Death is not news to me or for that matter most of us. I have received news of strangers, friends and distant family member’s expiry at odd times, mostly with someone shaking me and waking me up to it. Dont know if it was the disturbance to sleep, but I have never felt anything much. Infact it was strange that I feel odd in a way that sadness never engulfs me at such events. Even when a case of heart attack and a breast cancer hit my parents, it was something of a feeling that never meant anything more than a few seconds for me. I refused to believe they will die and so it happened. They are healthy today. On a more personal note, I have had a couple of brushes with it myself, when I slipped on the foot board of the train (or the bus in another instance) or the excruciating pain when I hurt my spine while bowling. But the seriousness of it never struck me. It all changed the last sunday.
Last sunday, I was packing my bags for the evening train to bangalore when the kid in the apartment came over and told me “your granny slipped the gate and is lying on the road”. I ran and there she was, her legs giving away and trembling. She was putting all her effort in getting up but in vain and writhing in pain. I lifted her up and realised something wrong with her foot, so carried her away and sat her on the sofa. My immediate reaction was to shout at her (out of genuine concern) “Why the hell did you do it. You are old for heavens sake. How many times have I told you to take care? Why the **** dont you listen to me?” These words will stay with me and hurt me for ever, though I know she will never take it seriously or will forgive only with an understanding she can exude for she knows that she matters to me the most - more than my parents or love, ever will. May be I never associated death to a person who matters to me the most and that made all the difference.

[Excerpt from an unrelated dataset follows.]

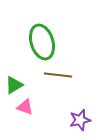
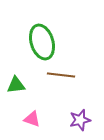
brown line: moved 3 px right
green triangle: moved 2 px right; rotated 24 degrees clockwise
pink triangle: moved 7 px right, 12 px down
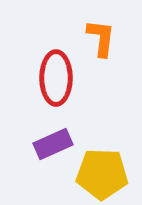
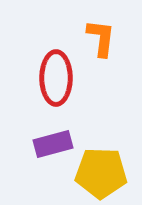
purple rectangle: rotated 9 degrees clockwise
yellow pentagon: moved 1 px left, 1 px up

The slope that she tried to climb down was notorious for kids and old people and after all these years, her legs gave her away. At this time, shes been taken to the hospital after a hip fracture and waiting for better diagnosis results.

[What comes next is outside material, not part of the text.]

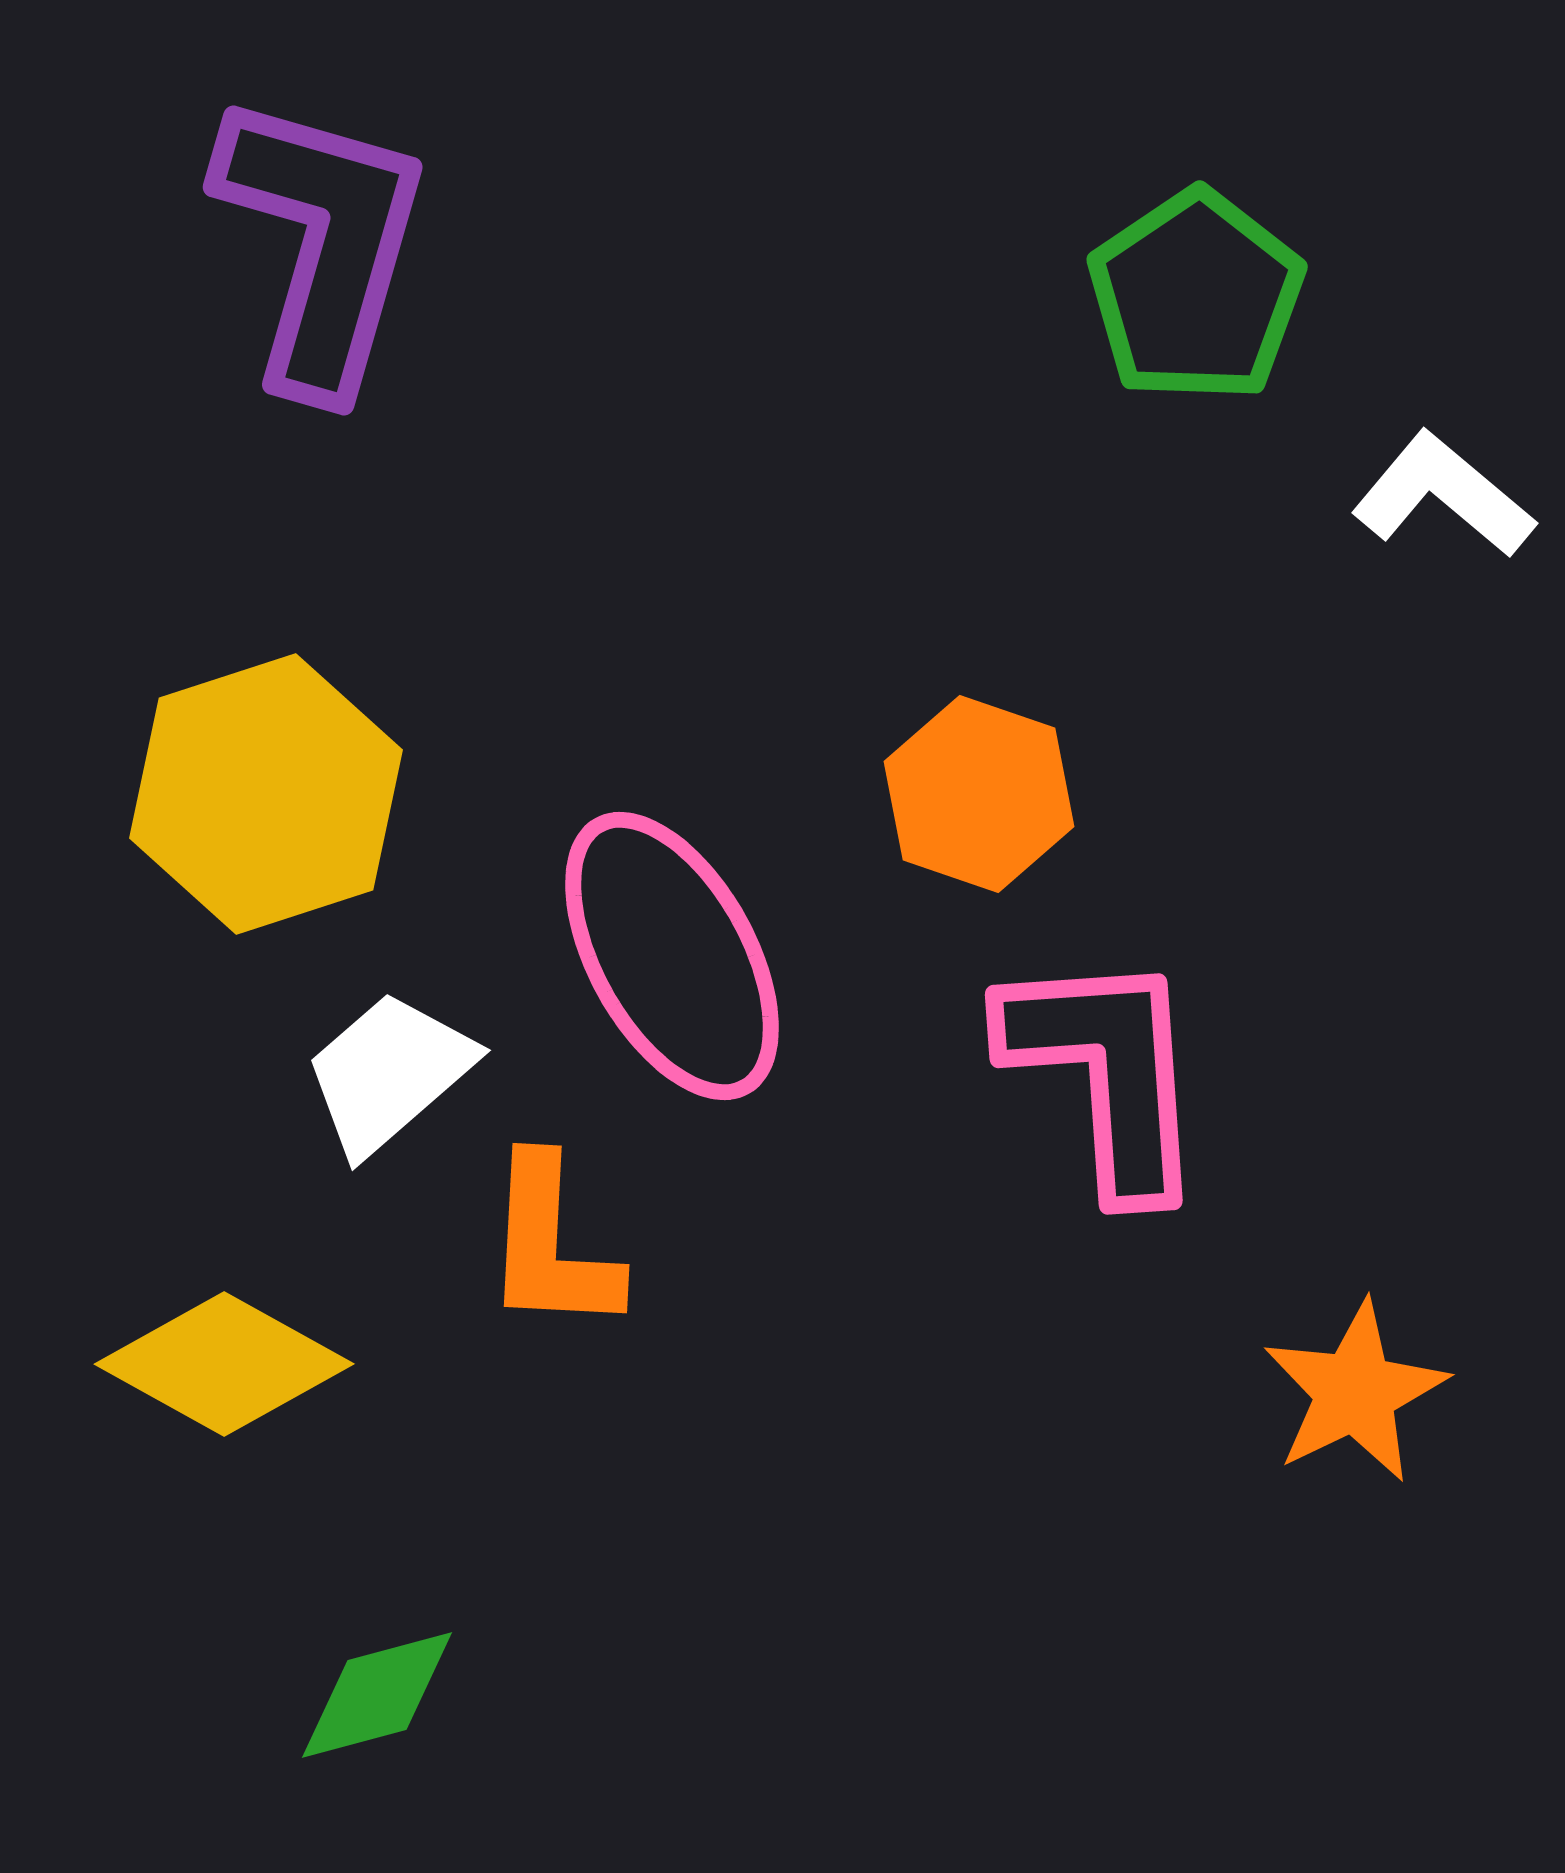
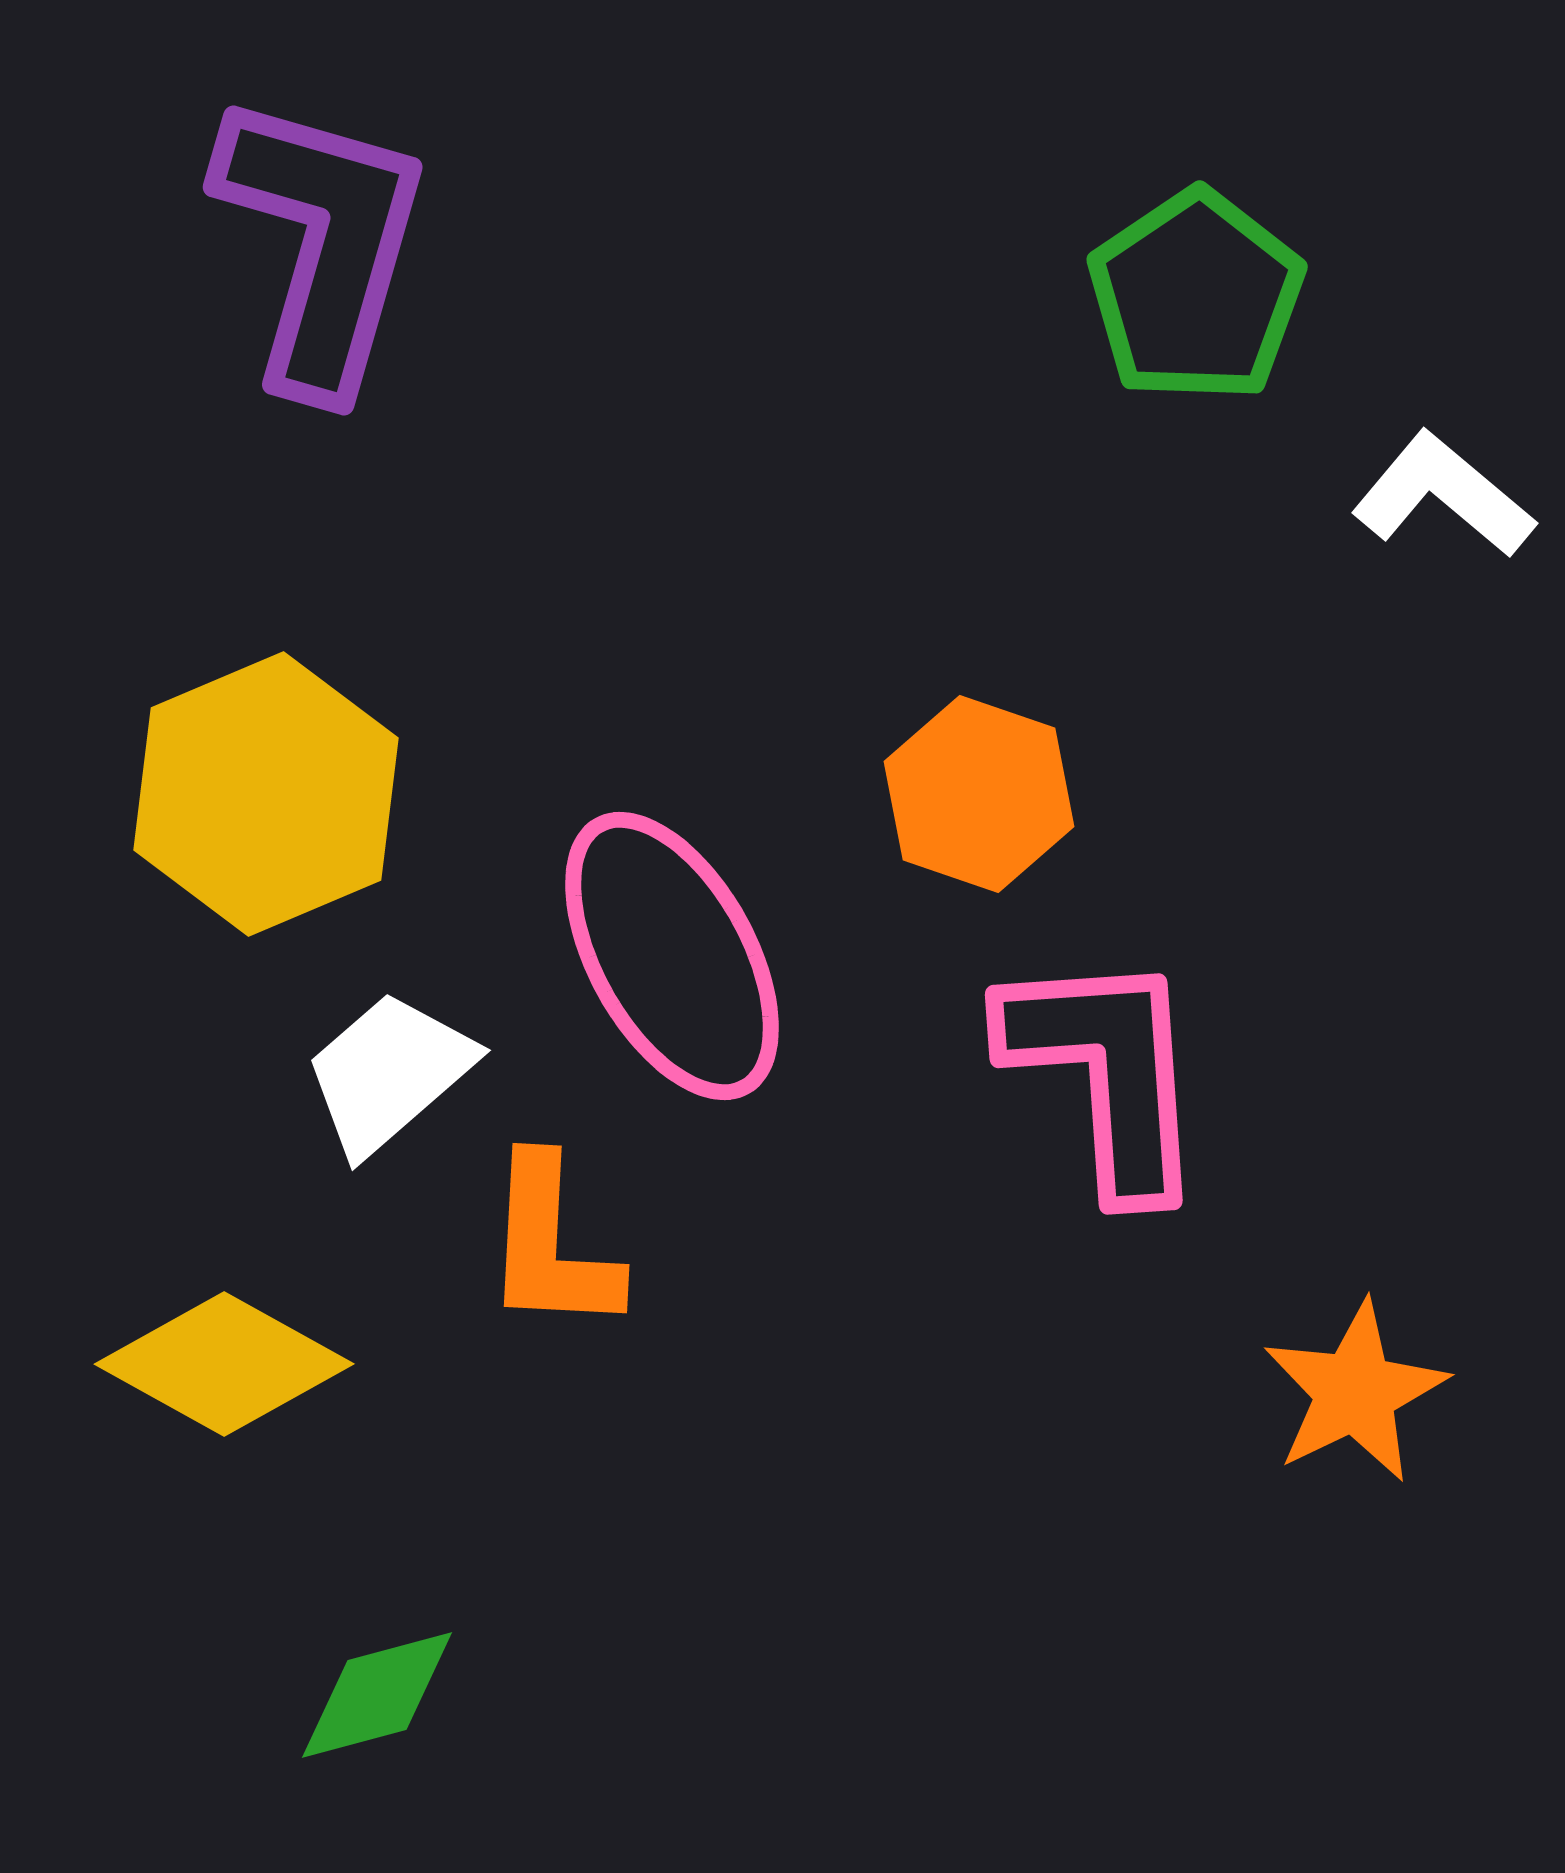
yellow hexagon: rotated 5 degrees counterclockwise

It has shown me death closest to my face than any incidents have ever shown me. Suddenly the whole truth of our vulnerability to death lies stark naked in front of my eyes and refuses to budge. Its a deep sad feeling that tugs your heart making you feel so sick and helpless. At her age of 90, it is going to be one strong struggle to get out of it and I’m counting on her never-say-die-attitude, to beat it and get up in a few months. I have been amazed at her all through my life and if I’m ever anything today in life, its all because of her. It is no easy deal for a country bred tam bram lady who married at 13 and became a widow @ 28, penniless with three kids walking to the streets of chennai, to make a life and a life she did make, for all of us. For all the struggles she has gone through, I wish her journey to the end is as peaceful as it can be. I’m sure I will do what it takes to get her out of the bed, but this is against a force that you can only wage a fight with all your might, but still hope for the best of the luck to be on your side.